本発明の更なる態様は、薬らしい化合物、または、薬らしい化合物に発展させるためのリード化合物を特定するためのスクリーング方法を提供する。このスクリーング方法は、（１）シクロオキシゲナーゼ（例えばシクロオキシゲナーゼI、シクロオキシゲナーゼII）もしくはホスホリパーゼＡ（例えばホスホリパーゼＡ２）などの脂質代謝もしくは脂質結合物質に、本明細書で定められた式（I）の化合物またはその関連化合物をさらすステップと、（２）前記脂質代謝もしくは脂質結合物質に対する化合物の結合度(binding)を測定するか、または、前記脂質代謝もしくは脂質結合物質の活性の変化を測定するステップとを含む。脂質代謝もしくは脂質結合物質に対する化合物の結合度、または、脂質代謝もしくは脂質結合物質の活性に関する作用(effect)を測定し得る適切な方法については、当業者に周知である。例えば米国特許第6,028,109号明細書に記載された方法と同様な方法が、先に述べたように適しているであろう。スクリーング方法は、脂質代謝もしくは脂質結合物質に結合し、並びに／または、脂質代謝もしくは脂質結合物質の活性（例えば、適切なリン脂質（ホスホリパーゼＡ）からのアラキドン酸の生成や、アラキドン酸（シクロオキシゲナーゼ）からのプロスタグランジンの生成など）を変化させるような化合物を選択するステップを含んでもよい。選択された化合物は、酵素もしくは結合活性を減少させる、すなわち、酵素もしくは結合物質に対する阻害物質（インヒビター）として働くことが好ましい。
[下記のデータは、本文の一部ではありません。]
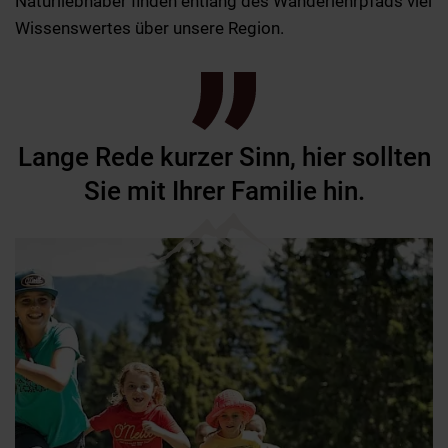
Naturliebhaber finden entlang des Wanderlehrpfads viel
Wissenswertes über unsere Region. ​
Lange Rede kurzer Sinn, hier sollten
Sie mit Ihrer Familie hin.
本発明のスクリーング方法は、先に示したように所望の特性を有するＡＰＦＯ、ＰＦＯＡもしくは他の化合物を用いて得られる効果と、試験化合物を用いて得られる効果とを比較するステップを含んでもよい。本発明のスクリーング方法は、試験化合物が、先に示したように所望の特性を有するＡＰＦＯ、ＰＦＯＡもしくは他の化合物と競合(compete)し得るか否か、例えば、ＰＰＡＲαなどのＰＰＡＲポリペプチドか、または、ＣＯＸI、ＣＯＸIIもしくはホスホリパーゼＡ２などの他の脂質代謝もしくは脂質結合物質に結合する際にＡＰＦＯもしくはＰＦＯＡと競合し得るか否かについて判定するステップを含んでもよい。

有用なスクリーング方法（そこでは、例えば、試験化合物の効果が、先に示したように所望の特性を有するＡＰＦＯ、ＰＦＯＡもしくは他の化合物による効果と比較される）は、更に、脂質置換試験(lipid displacement assay)、細胞（例えば脂肪細胞）分化についての試験(cell differentiation assay)、もしくは、他の表現型試験、インシュリン増感性試験(insulin sensitisation assays)、抗炎症スクリーン(antiinflammatory screen)、もしくは、エイコサノイドの生合成に関する作用(effect)についての調査を含む。化合物は、先に述べたように注目すべき条件、例えば、肥満、糖尿病、高脂血症(hyperlipidaemia)もしくは発癌について調査する際に有用な動物モデルによって試験してもよい。このようなモデルとしては、当業者に知られているように、肥満(ob/ob)もしくは糖尿病(db/db)のマウス、APC/minマウス、BBラット、もしくは、人間腫瘍の異種移植モデル(human tumour xenograft model)が挙げられる。

本発明の更なる態様は、薬らしい化合物、または、薬らしい化合物に発展させるためのリード化合物を特定するためのスクリーング方法を提供する。このスクリーング方法は、（１）本明細書で定められた式（I）の化合物（例えば過フッ化脂肪酸）またはその誘導体に細胞を曝すステップと、（２）前記細胞について、表現型(phenotype)（例えば分化(differentiation)）、及び／または、エイコサノイドの生合成を測定するステップとを含む。好ましくは、スクリーング方法は、化合物に細胞を曝したときに、細胞について分化などの表現型が変化し、並びに／または、エイコサノイドの生合成が変化、好ましくは低下するような化合物を選択するステップを含む。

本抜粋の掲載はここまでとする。